A colleague stood up during my Lunch and Learn session on AI maturity self-assessment. He’s been working with AI for a year and a half. He watches people online share prompt tricks that he figured out long ago. He sees names being given to practices he thought were just how things worked.

I get it.

AI accelerates my output, but I’m not sitting with the lessons long enough to internalize them. I find blog posts I wrote months ago with answers I’ve re-discovered.

Faster does not equal deeper learning.

The Trick That Was Never New

He mentioned seeing people share the number one trick to make prompts better. His reaction was that he’d been doing that a year and a half ago. What do you mean the number one trick? Are you just coming up with it now?

Then people start putting names to things. He didn’t realize we had names for these practices. That’s just how it’s supposed to work. The names keep changing anyway.

One name that stuck with him was cognitive surrender. That has real meaning. We’re surrendering some cognitive load to AI. We love it because we don’t have to think about certain details. He’s a pragmatic person who appreciates not worrying about details.

There’s a cost to that surrender.

The Head-Banging You Cannot Skip

He pointed out something important. He’s a high pragmatist type. He loves that AI saves him from thinking about details. He also noted that he’s banged his head against brick walls for the last 30 to 40 years.

Some stuff is built in from that experience that somebody coming out of school doesn’t have. They need a little head-banging too. He doesn’t want anybody to have pain, but there are certain things you have to go through.

You’re just not going to get some of it right.

AI can accelerate the output, but it cannot accelerate the internalization that comes from struggle. The lessons you learn from banging your head against a wall take time to settle. When AI removes the struggle, it also removes the settling time.

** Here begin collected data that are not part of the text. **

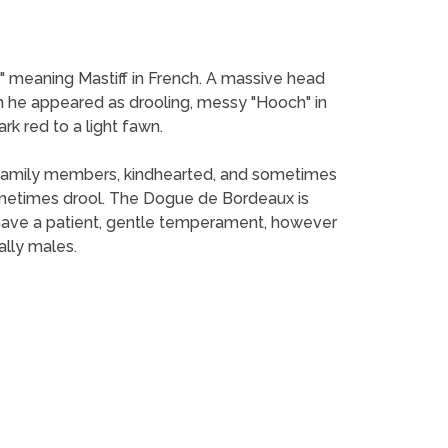
 meaning Mastiff in French. A massive head
he appeared as drooling, messy "Hooch" in
rk red to a light fawn.
nd family members, kindhearted, and sometimes
metimes drool. The Dogue de Bordeaux is
 have a patient, gentle temperament, however
ally males.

Finding Your Own Old Posts

I’ve experienced this myself. I’ll be working on something, feeling stuck, and then I search my own blog. There it is. A post I wrote six months ago with exactly the insight I need. I’d forgotten I ever had that insight.

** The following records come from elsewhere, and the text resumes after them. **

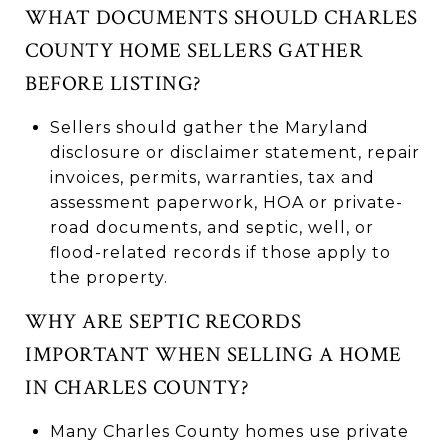
WHAT DOCUMENTS SHOULD CHARLES
COUNTY HOME SELLERS GATHER
BEFORE LISTING?
Sellers should gather the Maryland
disclosure or disclaimer statement, repair
invoices, permits, warranties, tax and
assessment paperwork, HOA or private-
road documents, and septic, well, or
flood-related records if those apply to
the property.
WHY ARE SEPTIC RECORDS
IMPORTANT WHEN SELLING A HOME
IN CHARLES COUNTY?
Many Charles County homes use private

The pace of AI-assisted work means I’m always moving to the next thing. I don’t sit with the insight long enough for it to become part of my mental toolkit. I write it down, publish it, and move on. The insight is captured externally but not internalized deeply.

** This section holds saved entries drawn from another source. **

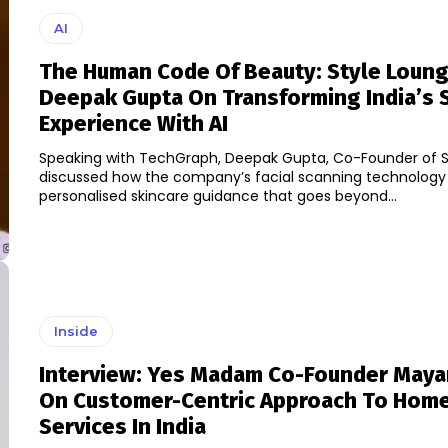
AI
The Human Code Of Beauty: Style Loung
Deepak Gupta On Transforming India’s 
Experience With AI
Speaking with TechGraph, Deepak Gupta, Co-Founder of S
discussed how the company’s facial scanning technology i
personalised skincare guidance that goes beyond...
Inside
Interview: Yes Madam Co-Founder Maya
On Customer-Centric Approach To Home
Services In India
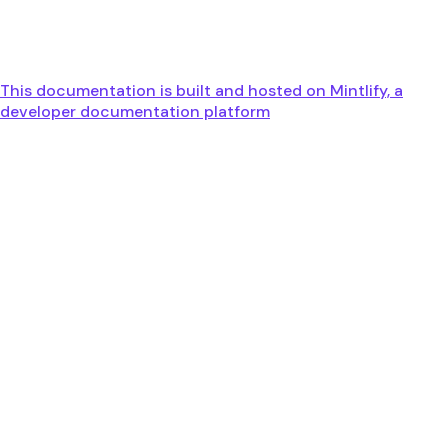
This documentation is built and hosted on Mintlify, a
developer documentation platform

AI helps me produce more. More code, more writing, more features. The learning per unit of time might not be increasing. It might even be decreasing.

Naming the Tension

His comment about cognitive surrender stuck with me. We are surrendering cognitive load to AI. That’s not inherently bad. We need to be honest about what we’re surrendering.

We’re surrendering struggle. We’re surrendering the time it takes for lessons to settle. We’re surrendering the repetition that builds intuition.

The pace problem is that we’re trading depth for speed. We’re getting more done, but we’re not becoming deeper thinkers in proportion to our output.

I need to build in deliberate pauses. I need to revisit my own writing. I need to sit with insights longer before rushing to the next thing.

The AI acceleration is real and valuable, but it needs to be balanced with deliberate slowness.

Faster output does not mean faster learning.